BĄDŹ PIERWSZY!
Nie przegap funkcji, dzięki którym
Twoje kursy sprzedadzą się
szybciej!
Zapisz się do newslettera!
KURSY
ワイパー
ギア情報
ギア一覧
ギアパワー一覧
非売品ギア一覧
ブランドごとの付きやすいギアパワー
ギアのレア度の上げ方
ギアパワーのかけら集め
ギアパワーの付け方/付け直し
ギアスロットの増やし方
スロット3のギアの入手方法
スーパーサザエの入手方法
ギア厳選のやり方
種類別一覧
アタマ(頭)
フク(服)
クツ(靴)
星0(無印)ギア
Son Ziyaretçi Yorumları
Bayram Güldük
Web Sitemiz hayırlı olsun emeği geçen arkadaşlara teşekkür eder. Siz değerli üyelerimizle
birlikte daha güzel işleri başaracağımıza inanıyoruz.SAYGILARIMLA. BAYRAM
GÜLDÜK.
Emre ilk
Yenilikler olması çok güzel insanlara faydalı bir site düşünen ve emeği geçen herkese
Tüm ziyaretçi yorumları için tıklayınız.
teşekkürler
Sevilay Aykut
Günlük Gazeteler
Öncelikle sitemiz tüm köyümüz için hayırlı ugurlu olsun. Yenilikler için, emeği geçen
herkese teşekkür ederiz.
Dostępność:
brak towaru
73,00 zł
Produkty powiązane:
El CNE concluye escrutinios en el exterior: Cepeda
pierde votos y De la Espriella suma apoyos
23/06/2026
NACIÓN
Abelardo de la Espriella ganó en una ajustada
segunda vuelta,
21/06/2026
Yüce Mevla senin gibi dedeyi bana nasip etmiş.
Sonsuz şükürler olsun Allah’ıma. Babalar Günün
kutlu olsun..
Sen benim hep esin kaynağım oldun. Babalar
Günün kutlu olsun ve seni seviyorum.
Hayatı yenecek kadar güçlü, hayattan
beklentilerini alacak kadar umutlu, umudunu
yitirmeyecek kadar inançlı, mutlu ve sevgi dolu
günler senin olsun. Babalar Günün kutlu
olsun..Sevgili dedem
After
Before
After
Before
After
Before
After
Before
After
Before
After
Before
========================
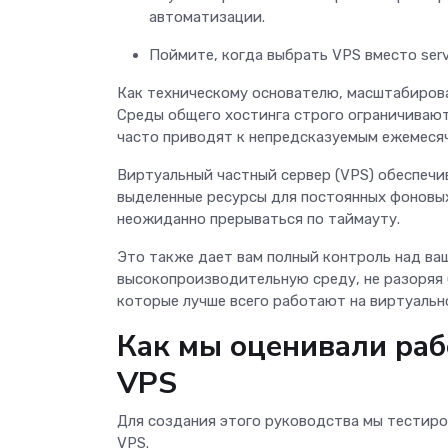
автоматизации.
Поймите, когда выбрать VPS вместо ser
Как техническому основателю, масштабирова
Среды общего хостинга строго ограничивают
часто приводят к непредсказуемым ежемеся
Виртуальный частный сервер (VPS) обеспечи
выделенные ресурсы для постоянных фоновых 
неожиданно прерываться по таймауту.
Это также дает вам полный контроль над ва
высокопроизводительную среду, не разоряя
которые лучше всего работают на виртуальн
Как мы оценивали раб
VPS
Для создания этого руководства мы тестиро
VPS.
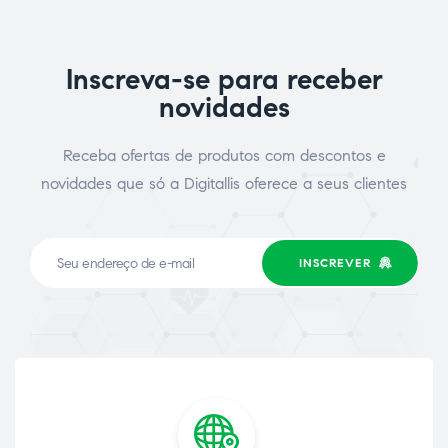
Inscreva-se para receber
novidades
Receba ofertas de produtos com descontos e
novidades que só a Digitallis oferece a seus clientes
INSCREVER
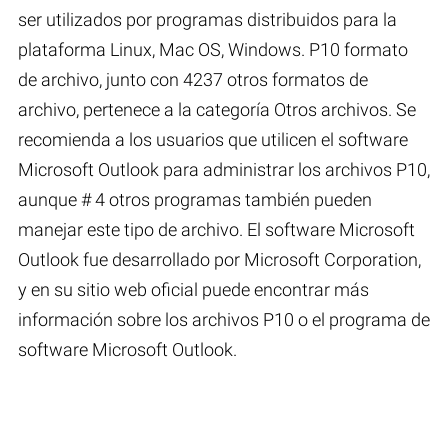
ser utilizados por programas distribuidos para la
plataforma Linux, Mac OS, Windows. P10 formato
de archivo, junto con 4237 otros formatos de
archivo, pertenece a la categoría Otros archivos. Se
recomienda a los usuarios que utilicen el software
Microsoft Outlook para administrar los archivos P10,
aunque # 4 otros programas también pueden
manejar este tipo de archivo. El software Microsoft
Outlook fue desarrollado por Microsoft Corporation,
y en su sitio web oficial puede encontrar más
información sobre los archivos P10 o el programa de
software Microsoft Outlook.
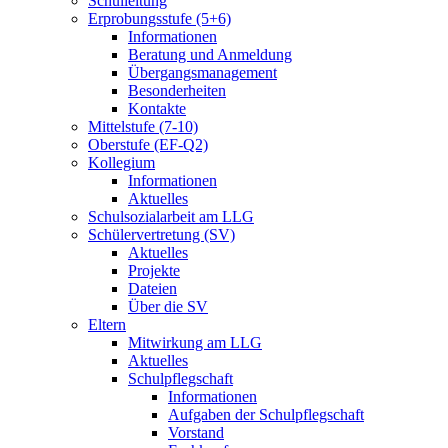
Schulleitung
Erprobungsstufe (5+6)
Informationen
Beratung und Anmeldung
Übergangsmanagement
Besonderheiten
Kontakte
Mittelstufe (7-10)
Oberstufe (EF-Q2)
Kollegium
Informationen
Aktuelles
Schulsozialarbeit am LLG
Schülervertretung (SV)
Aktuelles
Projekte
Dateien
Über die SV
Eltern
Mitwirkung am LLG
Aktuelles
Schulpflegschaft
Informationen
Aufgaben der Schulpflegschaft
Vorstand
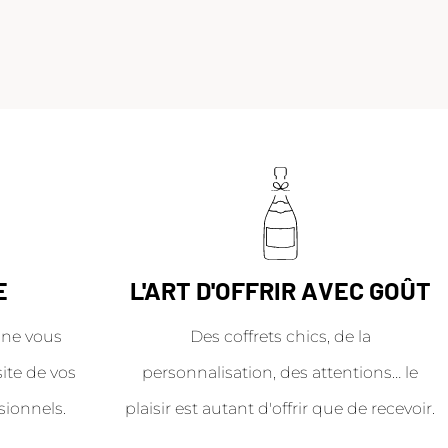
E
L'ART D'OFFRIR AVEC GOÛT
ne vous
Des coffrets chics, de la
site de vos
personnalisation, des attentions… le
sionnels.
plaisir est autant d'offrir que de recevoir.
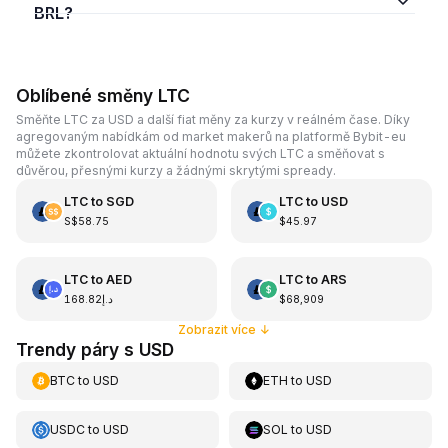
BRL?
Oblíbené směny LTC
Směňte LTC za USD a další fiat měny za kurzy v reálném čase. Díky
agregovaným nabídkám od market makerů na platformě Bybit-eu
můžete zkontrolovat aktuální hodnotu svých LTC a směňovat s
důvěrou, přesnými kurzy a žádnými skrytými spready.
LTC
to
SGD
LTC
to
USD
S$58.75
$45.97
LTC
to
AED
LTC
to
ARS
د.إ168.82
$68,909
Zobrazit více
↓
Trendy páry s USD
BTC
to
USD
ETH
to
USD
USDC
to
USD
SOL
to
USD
========================
● Exercise goal
The expected answer is only a number: the count of lines in this listing that contain the string "herkese".

● Result
2